§ THE PROBLEM
Locate the word "been" in the entries below, then gather every line that holds it.

§ ENTRIES PROVIDED

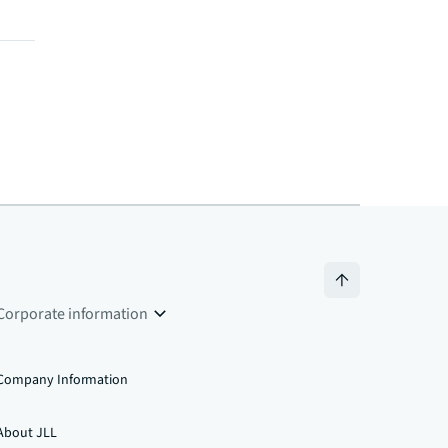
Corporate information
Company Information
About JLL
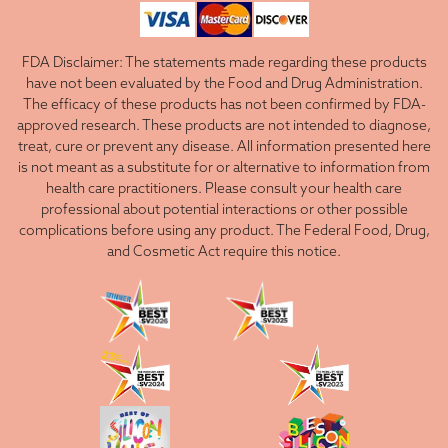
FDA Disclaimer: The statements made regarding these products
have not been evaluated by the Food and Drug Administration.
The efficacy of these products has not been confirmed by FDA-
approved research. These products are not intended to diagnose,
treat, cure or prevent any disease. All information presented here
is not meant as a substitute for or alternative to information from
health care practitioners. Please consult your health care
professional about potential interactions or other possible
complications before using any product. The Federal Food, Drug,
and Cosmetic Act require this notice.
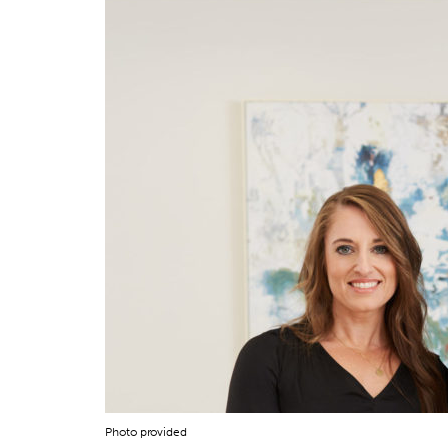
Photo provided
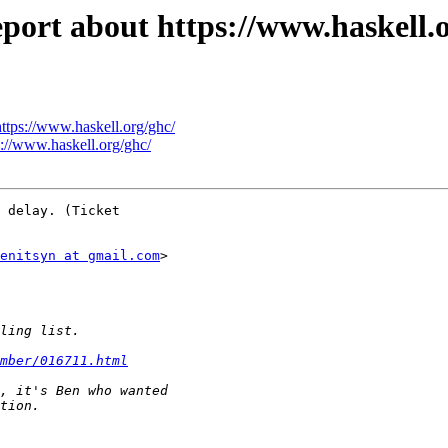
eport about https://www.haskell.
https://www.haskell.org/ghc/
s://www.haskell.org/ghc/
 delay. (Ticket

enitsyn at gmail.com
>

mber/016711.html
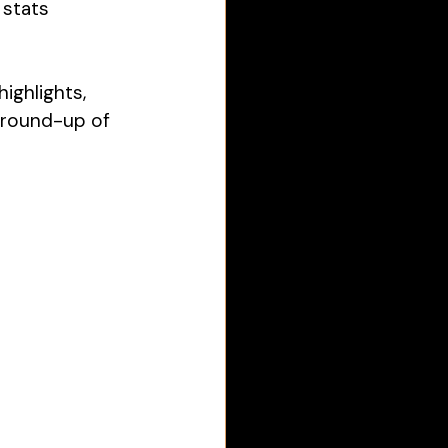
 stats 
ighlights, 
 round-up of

§ COMPLETED EXERCISE
have not been evaluated by the Food and Drug Administration.
The efficacy of these products has not been confirmed by FDA-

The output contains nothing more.